Nei fatti, Marine Le Pen cerca di riconquistare l’immagine di capopopolo sovranista – temporaneamente diluita in un tentativo di istituzionalizzazione che per l’ennesima volta si è rivelato fallimentare – tornando ad alzare la voce tra gli scranni dell’Assemblea nazionale e nel frattempo affida l’incarico di presidente a un esponente noto per le sue posizioni estreme, dalla teoria del complotto sulla sostituzione etnica a una vicinanza non troppo velata alle istanze del polemista Zemmour. Chi teme un’ulteriore radicalizzazione del Rassemblement può consolarsi con le dichiarazioni del neopresidente: l’impostazione lepenista non è messa in discussione e Marine Le Pen resta la candidata dichiarata per le consultazioni del 2027. Con queste premesse, l’unico traguardo a cui può aspirare la presidenza Bardella è un’ulteriore marginalizzazione del Rn. La sostanza non cambia.

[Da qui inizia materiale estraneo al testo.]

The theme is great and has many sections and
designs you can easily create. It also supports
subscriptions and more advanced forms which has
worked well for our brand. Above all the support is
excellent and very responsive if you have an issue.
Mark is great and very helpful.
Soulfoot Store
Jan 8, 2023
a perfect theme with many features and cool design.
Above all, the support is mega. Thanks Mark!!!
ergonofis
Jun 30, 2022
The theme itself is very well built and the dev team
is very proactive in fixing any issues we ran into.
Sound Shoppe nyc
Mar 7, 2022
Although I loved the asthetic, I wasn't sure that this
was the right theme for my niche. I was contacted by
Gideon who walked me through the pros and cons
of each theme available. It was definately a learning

Discorso simile si può fare per i gollisti, alle prese con le primarie di dicembre dopo il disastro firmato Valérie Pécresse. Ridimensionati dagli appuntamenti elettorali di aprile e giugno, gli eredi di Sarkozy si trovano schiacciati tra il partito di governo e l’opposizione lepenista che hanno occupato i principali spazi politici di riferimento per Les Républicains. La scelta tra responsabilità governativa e ritorno alla piazza è esplicitata dai tre candidati che si sfideranno questo dicembre: Eric Ciotti, il quale ha dichiarato in passato che in un eventuale ballottaggio Zemmour-Macron avrebbe votato per il primo, rappresenta l’area più a destra del mondo gollista che sfida il moderato Retailleau – fautore di un conservatorismo classico “meno tasse e più sicurezza” – e l’outsider Aurélien Pradié, il più progressista dei tre che seguendo l’impostazione del suo mentore Xavier Bertrand vuole «cambiare tutto: il nome, la sede, l’organizzazione e il messaggio stesso del partito». Le grandi manovre repubblicane si scontrano con l’indifferenza generale che accompagna il voto delle primarie. Gollisti e lepenisti si trovano così costretti a porsi la stessa domanda: c’è vita a destra di Emmanuel Macron?